§ **The task**
Everything from the first line of the entries below through the line holding "cambios estructurales y" must be printed exactly as written.

§ **Available data**
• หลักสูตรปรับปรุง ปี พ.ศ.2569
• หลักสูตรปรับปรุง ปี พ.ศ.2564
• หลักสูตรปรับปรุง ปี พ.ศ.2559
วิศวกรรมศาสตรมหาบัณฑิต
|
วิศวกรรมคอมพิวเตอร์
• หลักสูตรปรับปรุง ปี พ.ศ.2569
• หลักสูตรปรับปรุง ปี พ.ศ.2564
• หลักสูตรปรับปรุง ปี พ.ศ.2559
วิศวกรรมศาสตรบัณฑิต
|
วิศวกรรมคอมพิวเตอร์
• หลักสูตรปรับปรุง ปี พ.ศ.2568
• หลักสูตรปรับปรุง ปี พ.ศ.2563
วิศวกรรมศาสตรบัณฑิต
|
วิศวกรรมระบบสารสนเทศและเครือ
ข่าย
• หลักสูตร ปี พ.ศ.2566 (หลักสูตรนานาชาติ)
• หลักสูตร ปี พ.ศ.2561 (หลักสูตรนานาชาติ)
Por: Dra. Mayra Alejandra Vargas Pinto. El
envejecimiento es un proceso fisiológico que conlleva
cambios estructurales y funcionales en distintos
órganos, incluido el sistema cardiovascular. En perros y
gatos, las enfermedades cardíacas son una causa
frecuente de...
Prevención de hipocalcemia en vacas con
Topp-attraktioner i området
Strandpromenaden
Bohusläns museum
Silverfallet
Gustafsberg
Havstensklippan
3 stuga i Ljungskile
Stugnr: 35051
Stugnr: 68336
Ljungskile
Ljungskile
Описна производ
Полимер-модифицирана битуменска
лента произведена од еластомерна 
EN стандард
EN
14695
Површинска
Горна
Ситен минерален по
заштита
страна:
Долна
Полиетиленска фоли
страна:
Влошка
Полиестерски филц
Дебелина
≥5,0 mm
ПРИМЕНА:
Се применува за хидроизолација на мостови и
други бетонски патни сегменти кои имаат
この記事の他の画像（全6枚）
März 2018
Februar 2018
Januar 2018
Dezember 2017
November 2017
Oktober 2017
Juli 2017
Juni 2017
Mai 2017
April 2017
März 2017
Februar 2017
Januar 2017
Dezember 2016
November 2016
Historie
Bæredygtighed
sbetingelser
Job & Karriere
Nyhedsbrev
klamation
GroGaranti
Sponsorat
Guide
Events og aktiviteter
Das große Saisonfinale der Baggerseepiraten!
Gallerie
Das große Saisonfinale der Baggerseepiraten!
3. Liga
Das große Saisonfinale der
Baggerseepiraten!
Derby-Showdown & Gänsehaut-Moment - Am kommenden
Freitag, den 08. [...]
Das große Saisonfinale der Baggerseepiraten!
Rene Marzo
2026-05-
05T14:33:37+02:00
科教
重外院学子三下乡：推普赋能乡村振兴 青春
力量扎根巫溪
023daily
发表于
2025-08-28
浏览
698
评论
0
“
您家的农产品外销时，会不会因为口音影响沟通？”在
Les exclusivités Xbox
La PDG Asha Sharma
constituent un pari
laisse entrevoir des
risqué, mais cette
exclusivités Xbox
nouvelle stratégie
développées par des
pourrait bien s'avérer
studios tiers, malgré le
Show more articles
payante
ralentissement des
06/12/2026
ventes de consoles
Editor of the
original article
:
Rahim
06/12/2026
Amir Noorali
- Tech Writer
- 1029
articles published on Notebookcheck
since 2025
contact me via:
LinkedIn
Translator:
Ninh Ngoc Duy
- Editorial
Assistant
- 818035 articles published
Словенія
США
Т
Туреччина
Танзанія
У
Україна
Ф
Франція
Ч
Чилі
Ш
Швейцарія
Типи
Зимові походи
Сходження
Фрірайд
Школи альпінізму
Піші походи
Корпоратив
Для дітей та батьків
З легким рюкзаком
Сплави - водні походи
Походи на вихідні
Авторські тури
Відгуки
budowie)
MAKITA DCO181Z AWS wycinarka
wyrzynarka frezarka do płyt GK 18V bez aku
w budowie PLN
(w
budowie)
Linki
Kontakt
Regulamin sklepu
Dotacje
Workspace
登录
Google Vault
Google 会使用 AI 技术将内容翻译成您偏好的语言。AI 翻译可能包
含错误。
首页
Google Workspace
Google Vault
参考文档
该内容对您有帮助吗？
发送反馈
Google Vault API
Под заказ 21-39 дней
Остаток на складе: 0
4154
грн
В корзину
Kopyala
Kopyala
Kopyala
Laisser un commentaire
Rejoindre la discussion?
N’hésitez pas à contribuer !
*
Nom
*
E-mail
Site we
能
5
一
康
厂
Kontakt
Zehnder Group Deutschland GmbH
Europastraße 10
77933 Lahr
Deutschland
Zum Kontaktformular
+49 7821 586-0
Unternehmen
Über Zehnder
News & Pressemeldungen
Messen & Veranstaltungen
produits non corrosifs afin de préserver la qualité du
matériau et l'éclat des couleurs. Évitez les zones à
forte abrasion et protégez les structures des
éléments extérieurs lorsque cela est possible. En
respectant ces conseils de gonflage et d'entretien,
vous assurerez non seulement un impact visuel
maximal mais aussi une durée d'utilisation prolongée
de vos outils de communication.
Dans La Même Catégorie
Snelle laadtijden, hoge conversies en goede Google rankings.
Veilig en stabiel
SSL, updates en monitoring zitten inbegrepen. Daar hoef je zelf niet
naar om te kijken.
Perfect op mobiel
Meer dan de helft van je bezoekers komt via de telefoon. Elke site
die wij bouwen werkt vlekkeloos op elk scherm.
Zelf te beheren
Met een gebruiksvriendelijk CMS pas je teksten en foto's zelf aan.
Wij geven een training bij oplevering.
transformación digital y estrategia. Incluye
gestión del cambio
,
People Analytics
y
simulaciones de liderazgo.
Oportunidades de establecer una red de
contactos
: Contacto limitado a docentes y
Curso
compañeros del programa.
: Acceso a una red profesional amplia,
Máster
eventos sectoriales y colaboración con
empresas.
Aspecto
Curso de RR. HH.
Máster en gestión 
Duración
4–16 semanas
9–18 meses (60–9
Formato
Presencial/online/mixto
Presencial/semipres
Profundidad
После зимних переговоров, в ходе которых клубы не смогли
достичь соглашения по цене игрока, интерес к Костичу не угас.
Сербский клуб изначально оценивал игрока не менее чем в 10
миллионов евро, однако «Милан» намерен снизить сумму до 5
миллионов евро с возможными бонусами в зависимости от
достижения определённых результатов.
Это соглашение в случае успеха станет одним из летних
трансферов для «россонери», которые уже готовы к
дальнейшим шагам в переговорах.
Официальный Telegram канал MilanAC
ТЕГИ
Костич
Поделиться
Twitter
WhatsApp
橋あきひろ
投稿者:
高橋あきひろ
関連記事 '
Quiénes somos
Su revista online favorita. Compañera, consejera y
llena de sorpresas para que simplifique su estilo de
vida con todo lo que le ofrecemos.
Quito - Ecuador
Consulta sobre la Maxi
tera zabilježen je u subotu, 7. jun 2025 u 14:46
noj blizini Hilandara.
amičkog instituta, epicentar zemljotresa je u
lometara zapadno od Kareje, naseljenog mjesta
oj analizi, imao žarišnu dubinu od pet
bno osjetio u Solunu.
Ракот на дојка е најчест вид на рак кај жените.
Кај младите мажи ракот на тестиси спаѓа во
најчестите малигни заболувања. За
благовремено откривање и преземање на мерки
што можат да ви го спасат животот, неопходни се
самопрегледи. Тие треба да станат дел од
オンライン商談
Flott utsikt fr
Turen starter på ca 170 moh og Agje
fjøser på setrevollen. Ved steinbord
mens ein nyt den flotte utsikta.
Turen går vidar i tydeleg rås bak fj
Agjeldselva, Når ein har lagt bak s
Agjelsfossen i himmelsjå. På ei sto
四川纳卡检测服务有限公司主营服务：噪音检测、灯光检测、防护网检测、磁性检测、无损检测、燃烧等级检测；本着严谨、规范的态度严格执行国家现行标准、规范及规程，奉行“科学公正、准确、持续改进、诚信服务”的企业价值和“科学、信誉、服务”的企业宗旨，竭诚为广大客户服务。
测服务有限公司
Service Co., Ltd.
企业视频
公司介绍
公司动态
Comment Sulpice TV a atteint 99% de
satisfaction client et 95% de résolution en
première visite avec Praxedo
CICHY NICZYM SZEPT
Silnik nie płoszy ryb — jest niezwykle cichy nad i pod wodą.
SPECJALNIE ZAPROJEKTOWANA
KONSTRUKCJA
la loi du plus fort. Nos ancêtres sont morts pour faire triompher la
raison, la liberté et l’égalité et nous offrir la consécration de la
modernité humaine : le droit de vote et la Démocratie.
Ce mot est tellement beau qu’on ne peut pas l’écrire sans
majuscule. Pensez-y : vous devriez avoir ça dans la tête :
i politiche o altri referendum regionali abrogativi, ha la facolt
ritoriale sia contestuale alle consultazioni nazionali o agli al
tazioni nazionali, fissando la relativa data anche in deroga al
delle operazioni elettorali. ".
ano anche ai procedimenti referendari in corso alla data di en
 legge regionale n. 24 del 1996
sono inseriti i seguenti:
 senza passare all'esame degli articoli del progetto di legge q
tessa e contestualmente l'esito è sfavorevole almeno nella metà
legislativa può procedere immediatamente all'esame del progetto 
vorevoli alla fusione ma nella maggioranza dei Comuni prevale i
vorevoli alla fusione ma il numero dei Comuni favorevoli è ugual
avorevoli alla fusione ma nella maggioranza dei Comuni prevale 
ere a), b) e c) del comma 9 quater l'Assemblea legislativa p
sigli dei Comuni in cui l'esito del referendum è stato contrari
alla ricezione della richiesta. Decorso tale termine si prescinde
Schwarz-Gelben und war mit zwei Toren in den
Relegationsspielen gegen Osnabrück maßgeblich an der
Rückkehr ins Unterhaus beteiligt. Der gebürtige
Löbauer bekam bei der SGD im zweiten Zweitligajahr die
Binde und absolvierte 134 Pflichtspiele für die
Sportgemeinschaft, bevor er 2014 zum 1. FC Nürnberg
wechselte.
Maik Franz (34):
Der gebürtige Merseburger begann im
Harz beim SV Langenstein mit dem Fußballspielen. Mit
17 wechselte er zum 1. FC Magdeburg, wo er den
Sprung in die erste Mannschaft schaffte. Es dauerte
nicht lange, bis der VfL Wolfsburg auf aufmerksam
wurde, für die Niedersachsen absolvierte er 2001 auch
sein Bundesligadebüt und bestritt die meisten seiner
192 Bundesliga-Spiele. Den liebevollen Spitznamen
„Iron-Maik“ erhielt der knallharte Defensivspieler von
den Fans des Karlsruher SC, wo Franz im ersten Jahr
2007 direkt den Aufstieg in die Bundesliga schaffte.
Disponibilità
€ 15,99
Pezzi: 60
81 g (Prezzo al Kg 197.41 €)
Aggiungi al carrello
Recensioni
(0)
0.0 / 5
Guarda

§ **Output of the task**
• หลักสูตรปรับปรุง ปี พ.ศ.2569
• หลักสูตรปรับปรุง ปี พ.ศ.2564
• หลักสูตรปรับปรุง ปี พ.ศ.2559
วิศวกรรมศาสตรมหาบัณฑิต
|
วิศวกรรมคอมพิวเตอร์
• หลักสูตรปรับปรุง ปี พ.ศ.2569
• หลักสูตรปรับปรุง ปี พ.ศ.2564
• หลักสูตรปรับปรุง ปี พ.ศ.2559
วิศวกรรมศาสตรบัณฑิต
|
วิศวกรรมคอมพิวเตอร์
• หลักสูตรปรับปรุง ปี พ.ศ.2568
• หลักสูตรปรับปรุง ปี พ.ศ.2563
วิศวกรรมศาสตรบัณฑิต
|
วิศวกรรมระบบสารสนเทศและเครือ
ข่าย
• หลักสูตร ปี พ.ศ.2566 (หลักสูตรนานาชาติ)
• หลักสูตร ปี พ.ศ.2561 (หลักสูตรนานาชาติ)
Por: Dra. Mayra Alejandra Vargas Pinto. El
envejecimiento es un proceso fisiológico que conlleva
cambios estructurales y funcionales en distintos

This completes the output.